Person being manipulated by strings as if they were a puppet.

Research by a Longwood University professor found no evidence for the notion that smarter people are more likely to manipulate others, a common expectation that has come to be known as the "evil genius" hypothesis.

A study by Dr. George Banks, assistant professor of management, along with fellow researchers examined whether there is a relationship between intelligence and "socially exploitative social traits" such as Machiavellianism, narcissism and psychopathy, known as the "Dark Triad" (DT) traits. The "evil genius" hypothesis says that highly intelligent people tend to display these traits.

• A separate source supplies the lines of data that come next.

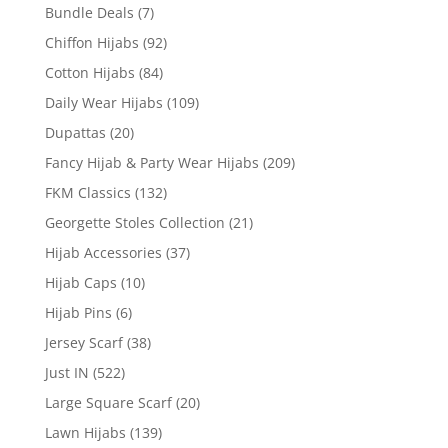
Bundle Deals
(7)
Chiffon Hijabs
(92)
Cotton Hijabs
(84)
Daily Wear Hijabs
(109)
Dupattas
(20)
Fancy Hijab & Party Wear Hijabs
(209)
FKM Classics
(132)
Georgette Stoles Collection
(21)
Hijab Accessories
(37)
Hijab Caps
(10)
Hijab Pins
(6)
Jersey Scarf
(38)
Just IN
(522)
Large Square Scarf
(20)
Lawn Hijabs
(139)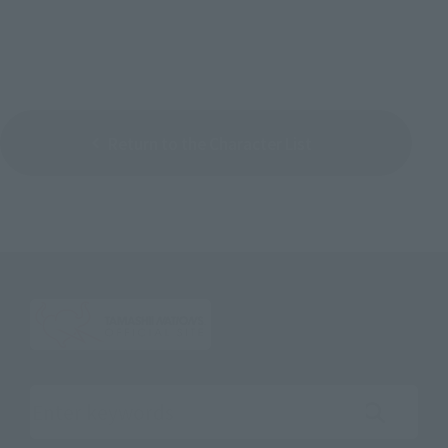
Return to the Character List
Search the site using keywords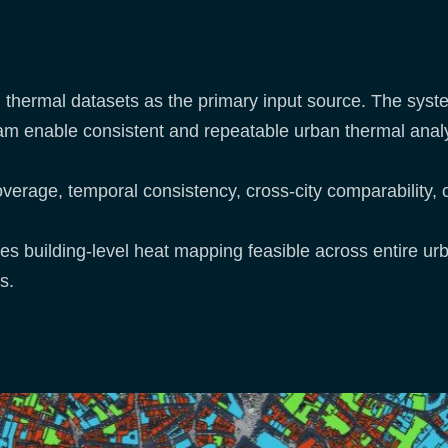
 thermal datasets as the primary input source. The syst
am enable consistent and repeatable urban thermal analy
verage, temporal consistency, cross-city comparability, 
es building-level heat mapping feasible across entire ur
s.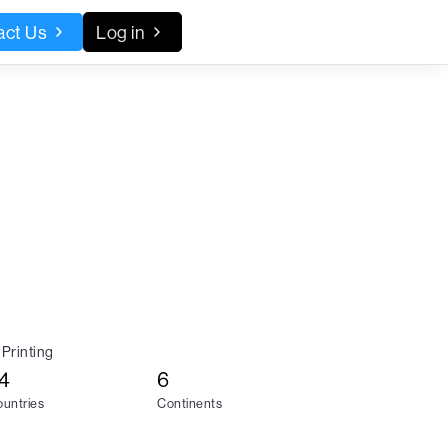
act Us
Log in
Printing
4
6
untries
Continents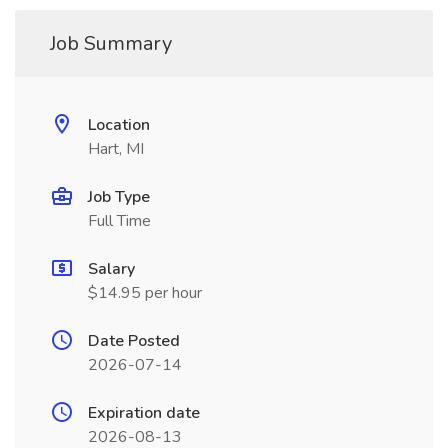
Job Summary
Location
Hart, MI
Job Type
Full Time
Salary
$14.95 per hour
Date Posted
2026-07-14
Expiration date
2026-08-13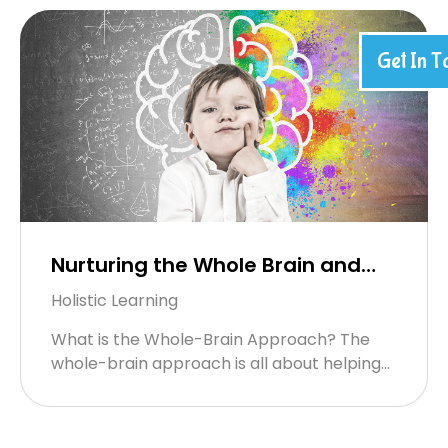
Get In T
Nurturing the Whole Brain and
Whole Child: The Happy Souls
Holistic Learning
Approach
What is the Whole-Brain Approach? The
whole-brain approach is all about helping
children use both sides of their brain — the
right brain, which handles ...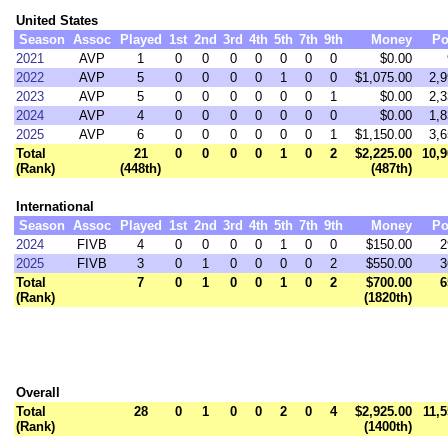
United States
Season
Assoc
Played
1st
2nd
3rd
4th
5th
7th
9th
Money
Po
2021
AVP
1
0
0
0
0
0
0
0
$0.00
2022
AVP
5
0
0
0
0
1
0
0
$1,075.00
2,9
2023
AVP
5
0
0
0
0
0
0
1
$0.00
2,3
2024
AVP
4
0
0
0
0
0
0
0
$0.00
1,8
2025
AVP
6
0
0
0
0
0
0
1
$1,150.00
3,6
Total
21
0
0
0
0
1
0
2
$2,225.00
10,9
(Rank)
(448th)
(487th)
International
Season
Assoc
Played
1st
2nd
3rd
4th
5th
7th
9th
Money
Po
2024
FIVB
4
0
0
0
0
1
0
0
$150.00
2
2025
FIVB
3
0
1
0
0
0
0
2
$550.00
3
Total
7
0
1
0
0
1
0
2
$700.00
6
(Rank)
(1820th)
Overall
Total
28
0
1
0
0
2
0
4
$2,925.00
11,5
(Rank)
(1400th)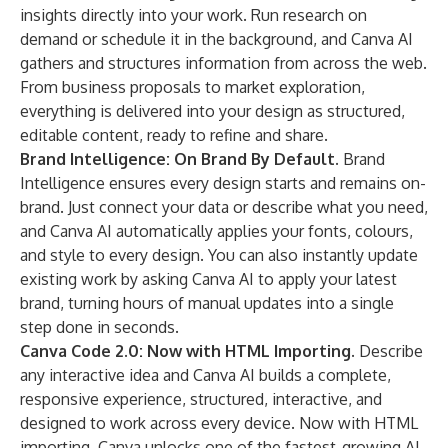
insights directly into your work. Run research on
demand or schedule it in the background, and Canva AI
gathers and structures information from across the web.
From business proposals to market exploration,
everything is delivered into your design as structured,
editable content, ready to refine and share.
Brand Intelligence: On Brand By Default.
Brand
Intelligence ensures every design starts and remains on-
brand. Just connect your data or describe what you need,
and Canva AI automatically applies your fonts, colours,
and style to every design. You can also instantly update
existing work by asking Canva AI to apply your latest
brand, turning hours of manual updates into a single
step done in seconds.
Canva Code 2.0: Now with HTML Importing.
Describe
any interactive idea and Canva AI builds a complete,
responsive experience, structured, interactive, and
designed to work across every device. Now with HTML
importing, Canva unlocks one of the fastest-growing AI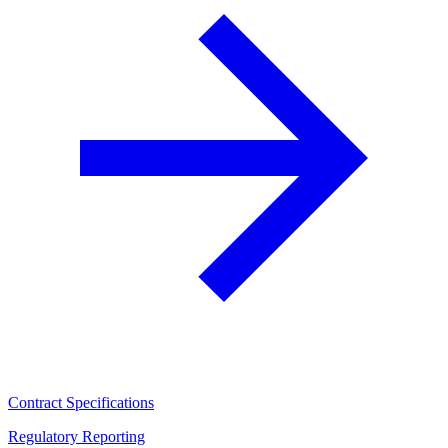
Contract Specifications
Regulatory Reporting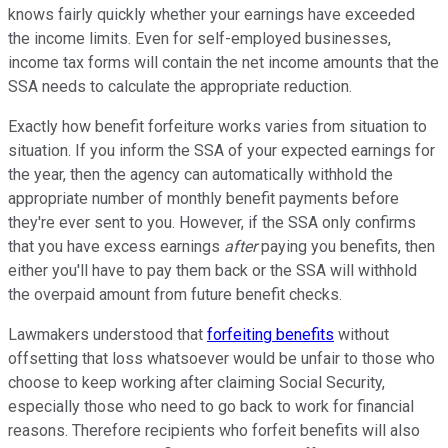
knows fairly quickly whether your earnings have exceeded
the income limits. Even for self-employed businesses,
income tax forms will contain the net income amounts that the
SSA needs to calculate the appropriate reduction.
Exactly how benefit forfeiture works varies from situation to
situation. If you inform the SSA of your expected earnings for
the year, then the agency can automatically withhold the
appropriate number of monthly benefit payments before
they're ever sent to you. However, if the SSA only confirms
that you have excess earnings
after
paying you benefits, then
either you'll have to pay them back or the SSA will withhold
the overpaid amount from future benefit checks.
Lawmakers understood that
forfeiting benefits
without
offsetting that loss whatsoever would be unfair to those who
choose to keep working after claiming Social Security,
especially those who need to go back to work for financial
reasons. Therefore recipients who forfeit benefits will also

"Thankfully, we found no support for the ‘evil genius’ hypothesis," said Banks, whose specialty is human resources and organizational behavior. "We also found no support for the ‘compensatory’ hypothesis, which states that less intelligent individuals compensate for their cognitive disadvantages by adopting manipulative behavioral tendencies. The results were very encouraging."

An article about the study, "A meta-analytic review of the Dark Triad-intelligence connection," has been accepted for publication in the Journal of Research in Personality.

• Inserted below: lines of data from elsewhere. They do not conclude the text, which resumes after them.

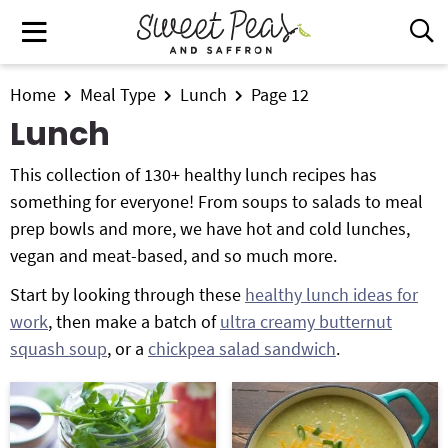
S
S
S
M
D
k
k
k
i
a
i
i
i
s
i
All Recipes
p
p
p
Home
Meal Type
Lunch
Page 12
p
n
t
t
t
l
Lunch
Air Fryer
M
a
o
o
o
e
y
This collection of 130+ healthy lunch recipes has
p
m
p
Instant Pot
n
S
something for everyone! From soups to salads to meal
r
a
r
e
u
prep bowls and more, we have hot and cold lunches,
i
i
i
Shop
a
vegan and meat-based, and so much more.
m
n
m
r
Contact
a
c
a
c
Start by looking through these
healthy lunch ideas for
r
o
r
h
work
, then make a batch of
ultra creamy butternut
y
n
y
B
Get My Free Meal Prep Quick Start Guide
squash soup
, or a
chickpea salad sandwich
.
a
n
t
s
r
a
e
i
v
n
d
i
t
e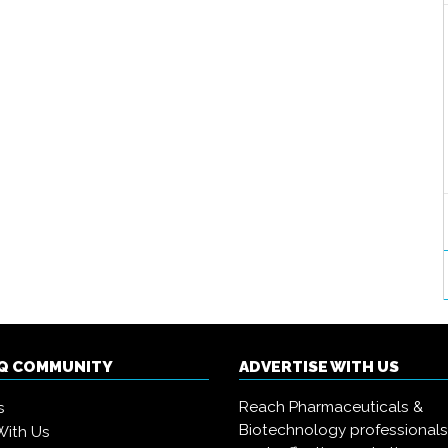
IQ COMMUNITY
ADVERTISE WITH US
Reach Pharmaceuticals &
s
Biotechnology professional
With Us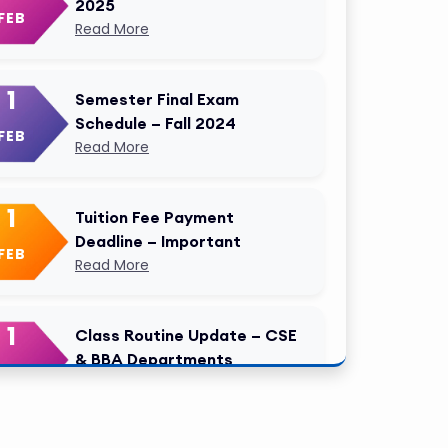
2025
FEB
Read More
1
Semester Final Exam
Schedule – Fall 2024
FEB
Read More
1
Tuition Fee Payment
Deadline – Important
FEB
Read More
1
Class Routine Update – CSE
& BBA Departments
FEB
Read More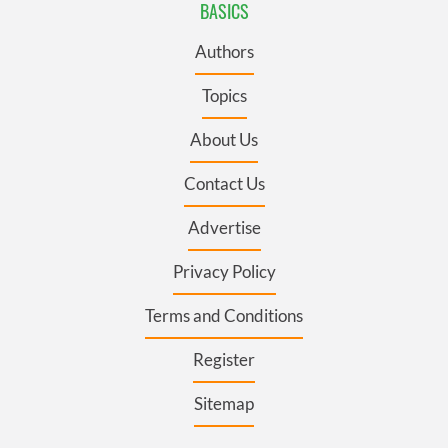
BASICS
Authors
Topics
About Us
Contact Us
Advertise
Privacy Policy
Terms and Conditions
Register
Sitemap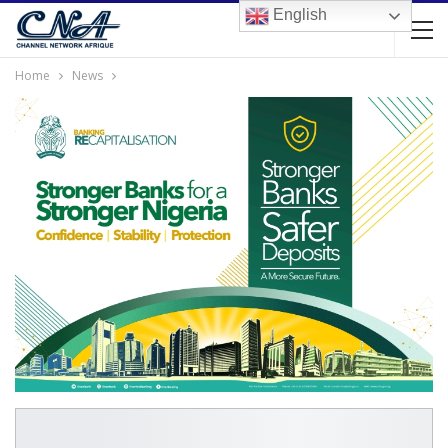
English
Home
News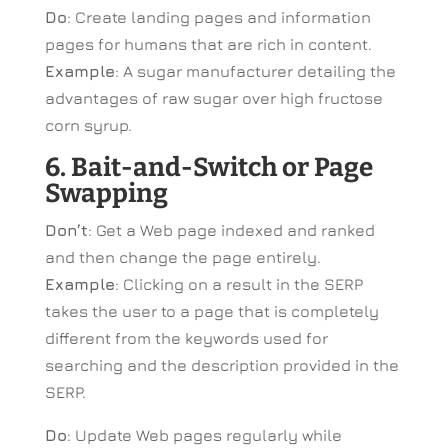
Do
: Create landing pages and information
pages for humans that are rich in content.
Example
: A sugar manufacturer detailing the
advantages of raw sugar over high fructose
corn syrup.
6. Bait-and-Switch or Page
Swapping
Don’t
: Get a Web page indexed and ranked
and then change the page entirely.
Example
: Clicking on a result in the SERP
takes the user to a page that is completely
different from the keywords used for
searching and the description provided in the
SERP.
Do
: Update Web pages regularly while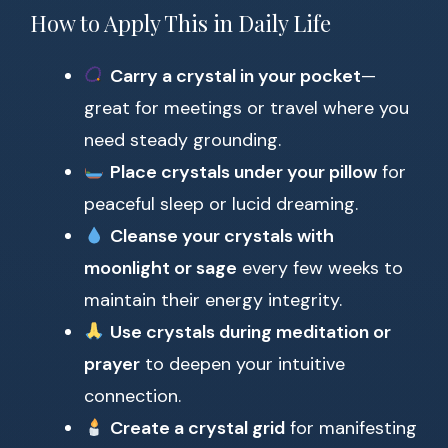
How to Apply This in Daily Life
Carry a crystal in your pocket
—
great for meetings or travel where you
need steady grounding.
Place crystals under your pillow
for
peaceful sleep or lucid dreaming.
Cleanse your crystals with
moonlight or sage
every few weeks to
maintain their energy integrity.
Use crystals during meditation or
prayer
to deepen your intuitive
connection.
Create a crystal grid
for manifesting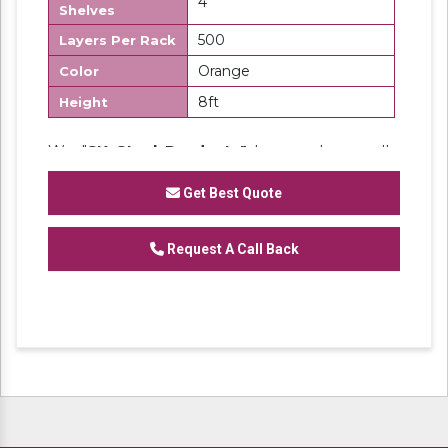
4
Shelves
500
Layers Per Rack
Orange
Color
8ft
Height
We "
SK Steel Products"
has made a well-
recognized name as a
Manufacturer
of
Heavy Duty Racks, Slotted Angle
Get Best Quote
Racks,
Industrial Rack.
Request A Call Back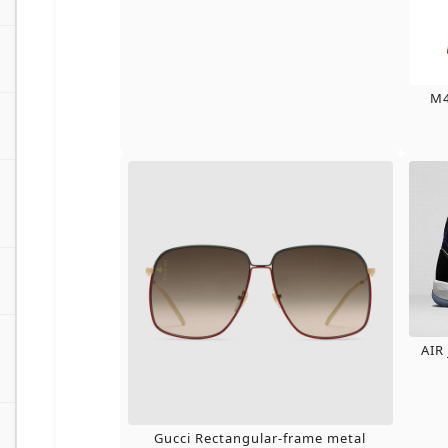
M4
AIR
Gucci Rectangular-frame metal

The research reviewed 48 separate studies involving 10,313 participants that were conducted between 1965 and 2010. The participants were a representative sample of average working adults, said Banks. Forty of the studies were conducted in the United States, the others in Canada, Germany and Malaysia. The article states, "Those individuals whose personalities include such dark traits as Machiavellianism, narcissism and psychopathy are neither brute dullards nor evil geniuses on average."

"We were trying to determine if individuals who display socially exploitative qualities tend to be more intelligent or less intelligent," said Banks. "We looked at the entire range of both mental ability and DT traits. All of the studies examined the same things. A meta-analytic review, in which you take multiple studies and re-analyze the data together, is a good way to summarize multiple results."

Banks’ co-authors were Dr. Ernest O’Boyle of the University of Iowa, Dr. Donelson Forsyth of the University of Richmond and Dr. Paul Story of Kennesaw State University.

This is the second of three related studies on DT traits in which Banks has collaborated with O’Boyle, a former Longwood faculty member. The first, published in 2011 in the Journal of Applied Psychology, an elite publication in management, looked at the relationship between DT and counter-productive work behaviors. The third study, currently under review, examines the relationship between DT and positive personality factors known as the "Big Five." Dr. Charles White, assistant professor of management at Longwood, helped collect data in that project.